Groopman and Hartzband dismiss the finding as a myth because of certain “flaws” in the study. I would be the first to admit that, as with any study, ours was not perfect. But our study was a significant undertaking that used the best and most-extensive methods ever assembled to examine the quality of medical care delivered in the United States. We addressed all of the issues they raise about potential shortcomings when we first published the results of the study in 2003. For example, Groopman and Hartzband criticize the study because we didn’t get medical records from everyone and in some cases we didn’t get records from all of the doctors who saw some of our study participants.  However, they chose to ignore the careful testing we did to see whether fixing either of these limitations would have changed our findings significantly. We found that the results would have been the same. They point out that while the medical records in our study showed patients received flu shots just 15 percent of the time, patients in our study reported they got flu shots 85 percent of the time. However, they failed to acknowledge that we used the 85 percent number when arriving at our overall results.  And again, our conclusions and findings were subjected to the tests of our peers and others who ultimately agreed that our methods were sound. 

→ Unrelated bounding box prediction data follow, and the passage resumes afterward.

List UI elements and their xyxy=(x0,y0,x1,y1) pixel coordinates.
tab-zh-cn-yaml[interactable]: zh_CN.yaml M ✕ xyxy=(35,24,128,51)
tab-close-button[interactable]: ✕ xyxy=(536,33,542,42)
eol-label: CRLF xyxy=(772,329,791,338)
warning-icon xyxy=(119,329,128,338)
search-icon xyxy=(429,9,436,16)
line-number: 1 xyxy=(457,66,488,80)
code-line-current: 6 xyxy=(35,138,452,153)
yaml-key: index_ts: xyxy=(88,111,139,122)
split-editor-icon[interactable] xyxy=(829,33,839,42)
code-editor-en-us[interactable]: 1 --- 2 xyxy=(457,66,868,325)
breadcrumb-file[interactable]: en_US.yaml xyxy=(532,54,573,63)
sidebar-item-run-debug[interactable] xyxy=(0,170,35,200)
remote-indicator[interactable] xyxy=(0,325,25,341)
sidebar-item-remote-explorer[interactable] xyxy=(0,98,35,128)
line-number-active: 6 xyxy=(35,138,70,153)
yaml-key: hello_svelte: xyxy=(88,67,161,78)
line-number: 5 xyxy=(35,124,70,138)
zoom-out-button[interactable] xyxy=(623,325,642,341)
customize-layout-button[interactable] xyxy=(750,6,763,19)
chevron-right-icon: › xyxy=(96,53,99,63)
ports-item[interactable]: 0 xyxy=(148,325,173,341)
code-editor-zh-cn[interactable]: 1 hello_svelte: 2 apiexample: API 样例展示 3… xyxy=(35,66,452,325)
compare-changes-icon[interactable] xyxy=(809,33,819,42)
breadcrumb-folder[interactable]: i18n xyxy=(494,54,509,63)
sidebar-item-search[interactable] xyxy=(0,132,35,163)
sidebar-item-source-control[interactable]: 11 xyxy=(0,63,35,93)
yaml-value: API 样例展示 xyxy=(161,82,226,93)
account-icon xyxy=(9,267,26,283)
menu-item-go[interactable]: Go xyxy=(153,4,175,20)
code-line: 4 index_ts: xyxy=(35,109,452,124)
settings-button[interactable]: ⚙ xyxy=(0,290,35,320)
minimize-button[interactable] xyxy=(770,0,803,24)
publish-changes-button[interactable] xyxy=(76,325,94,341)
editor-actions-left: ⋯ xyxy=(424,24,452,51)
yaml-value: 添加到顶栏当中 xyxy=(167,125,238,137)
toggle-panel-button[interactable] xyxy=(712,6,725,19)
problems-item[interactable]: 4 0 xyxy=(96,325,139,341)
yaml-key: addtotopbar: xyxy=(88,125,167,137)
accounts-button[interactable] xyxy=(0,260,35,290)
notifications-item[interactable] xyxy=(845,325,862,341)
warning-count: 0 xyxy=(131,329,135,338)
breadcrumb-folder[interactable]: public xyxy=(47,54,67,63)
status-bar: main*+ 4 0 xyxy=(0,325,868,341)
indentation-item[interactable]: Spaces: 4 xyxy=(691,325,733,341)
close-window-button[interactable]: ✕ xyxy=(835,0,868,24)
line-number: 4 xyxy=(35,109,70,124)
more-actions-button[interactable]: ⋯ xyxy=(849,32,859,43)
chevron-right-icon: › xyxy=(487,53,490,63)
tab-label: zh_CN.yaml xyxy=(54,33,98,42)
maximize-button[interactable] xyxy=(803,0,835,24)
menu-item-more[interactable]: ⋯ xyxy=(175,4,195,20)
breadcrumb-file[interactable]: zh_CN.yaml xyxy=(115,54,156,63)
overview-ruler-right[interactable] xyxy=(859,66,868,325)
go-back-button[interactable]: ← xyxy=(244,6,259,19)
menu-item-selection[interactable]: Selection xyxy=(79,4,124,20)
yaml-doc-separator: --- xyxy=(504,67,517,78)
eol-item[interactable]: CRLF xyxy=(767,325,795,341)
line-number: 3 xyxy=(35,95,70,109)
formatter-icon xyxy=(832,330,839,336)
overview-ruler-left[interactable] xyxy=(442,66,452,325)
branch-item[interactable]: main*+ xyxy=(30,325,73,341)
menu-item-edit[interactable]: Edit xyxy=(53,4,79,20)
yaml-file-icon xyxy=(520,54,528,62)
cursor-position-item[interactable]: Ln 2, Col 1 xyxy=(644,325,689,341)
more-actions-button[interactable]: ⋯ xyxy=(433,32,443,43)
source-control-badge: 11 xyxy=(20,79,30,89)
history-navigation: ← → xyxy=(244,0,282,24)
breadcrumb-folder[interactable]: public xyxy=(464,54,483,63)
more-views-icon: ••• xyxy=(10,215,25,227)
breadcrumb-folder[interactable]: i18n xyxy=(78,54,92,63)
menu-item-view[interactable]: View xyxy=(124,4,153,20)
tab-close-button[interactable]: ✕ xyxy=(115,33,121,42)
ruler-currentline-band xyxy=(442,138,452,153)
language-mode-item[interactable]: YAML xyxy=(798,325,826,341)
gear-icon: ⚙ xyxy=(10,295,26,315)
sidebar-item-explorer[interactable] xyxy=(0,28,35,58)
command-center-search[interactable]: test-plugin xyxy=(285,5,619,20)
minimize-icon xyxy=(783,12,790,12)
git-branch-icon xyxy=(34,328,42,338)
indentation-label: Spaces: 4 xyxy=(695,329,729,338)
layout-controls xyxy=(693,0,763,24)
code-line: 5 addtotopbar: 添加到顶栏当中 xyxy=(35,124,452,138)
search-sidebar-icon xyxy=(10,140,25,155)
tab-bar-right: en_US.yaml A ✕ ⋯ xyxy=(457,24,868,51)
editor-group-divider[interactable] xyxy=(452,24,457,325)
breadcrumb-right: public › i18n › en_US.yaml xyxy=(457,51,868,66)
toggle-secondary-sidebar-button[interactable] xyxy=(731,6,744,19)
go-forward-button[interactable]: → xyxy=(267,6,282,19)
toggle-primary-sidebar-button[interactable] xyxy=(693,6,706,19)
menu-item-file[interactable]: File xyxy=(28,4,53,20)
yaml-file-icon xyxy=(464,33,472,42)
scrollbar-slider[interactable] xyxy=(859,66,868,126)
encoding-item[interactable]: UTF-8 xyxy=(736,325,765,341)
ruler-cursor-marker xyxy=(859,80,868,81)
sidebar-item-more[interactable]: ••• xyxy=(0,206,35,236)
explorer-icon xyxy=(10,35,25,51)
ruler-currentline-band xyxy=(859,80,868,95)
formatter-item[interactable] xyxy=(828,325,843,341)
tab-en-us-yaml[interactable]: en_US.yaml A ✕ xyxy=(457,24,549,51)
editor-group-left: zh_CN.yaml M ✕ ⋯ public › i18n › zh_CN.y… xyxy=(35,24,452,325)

It appears that the main point of the op-ed is to argue that any health reform legislation will necessarily prevent doctors and patients from talking about who should get what health services.  It seems to me that most people hope that we can find a way to improve the care Americans receive, eliminate unnecessary or wasteful care, and at the same time, do a better job of delivering the care that Americans really need. With that in mind, I find it all the more frustrating that the Groopman and Hartzband opinion piece uses misinformation and misinterpretation to confuse the debate about health reform. This is exactly what the doctor should not order.